··· Records to use

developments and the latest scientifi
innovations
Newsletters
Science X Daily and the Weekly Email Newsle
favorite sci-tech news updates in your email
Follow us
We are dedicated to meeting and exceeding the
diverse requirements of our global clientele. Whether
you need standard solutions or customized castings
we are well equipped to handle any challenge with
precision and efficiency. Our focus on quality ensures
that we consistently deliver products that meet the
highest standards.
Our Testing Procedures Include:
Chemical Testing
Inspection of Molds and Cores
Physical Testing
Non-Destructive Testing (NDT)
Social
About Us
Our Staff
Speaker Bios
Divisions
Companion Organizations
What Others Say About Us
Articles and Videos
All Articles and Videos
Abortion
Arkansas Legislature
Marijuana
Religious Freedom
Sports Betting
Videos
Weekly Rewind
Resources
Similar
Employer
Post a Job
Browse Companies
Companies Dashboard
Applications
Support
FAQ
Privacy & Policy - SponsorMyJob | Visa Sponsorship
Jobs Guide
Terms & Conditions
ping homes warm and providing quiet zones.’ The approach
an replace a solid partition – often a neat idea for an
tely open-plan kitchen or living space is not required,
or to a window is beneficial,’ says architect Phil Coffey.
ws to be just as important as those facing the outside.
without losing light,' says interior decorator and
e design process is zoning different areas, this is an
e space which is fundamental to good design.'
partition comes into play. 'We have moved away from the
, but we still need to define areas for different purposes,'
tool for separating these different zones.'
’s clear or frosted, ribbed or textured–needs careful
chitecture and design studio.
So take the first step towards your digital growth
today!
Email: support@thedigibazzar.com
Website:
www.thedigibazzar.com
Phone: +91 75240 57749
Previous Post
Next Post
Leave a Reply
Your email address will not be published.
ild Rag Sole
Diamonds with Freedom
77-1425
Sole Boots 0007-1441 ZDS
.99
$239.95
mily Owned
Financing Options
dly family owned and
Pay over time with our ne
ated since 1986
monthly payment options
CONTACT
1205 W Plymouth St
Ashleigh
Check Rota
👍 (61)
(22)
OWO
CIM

······

- What is needed -
Looking at the records above, how many lines contain "partition"? Only the number is needed.

- Worked solution -
2